- _YOUR TASK_: Leave out the pictures. Return every record otherwise untouched.

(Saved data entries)
== == ==
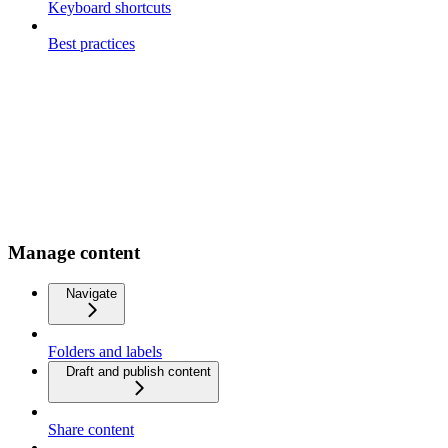
Keyboard shortcuts
Best practices
Manage content
Navigate
Folders and labels
Draft and publish content
Share content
== == ==
- _ANSWER TO THE EXERCISE_:
Keyboard shortcuts
Best practices
Manage content
Navigate
Folders and labels
Draft and publish content
Share content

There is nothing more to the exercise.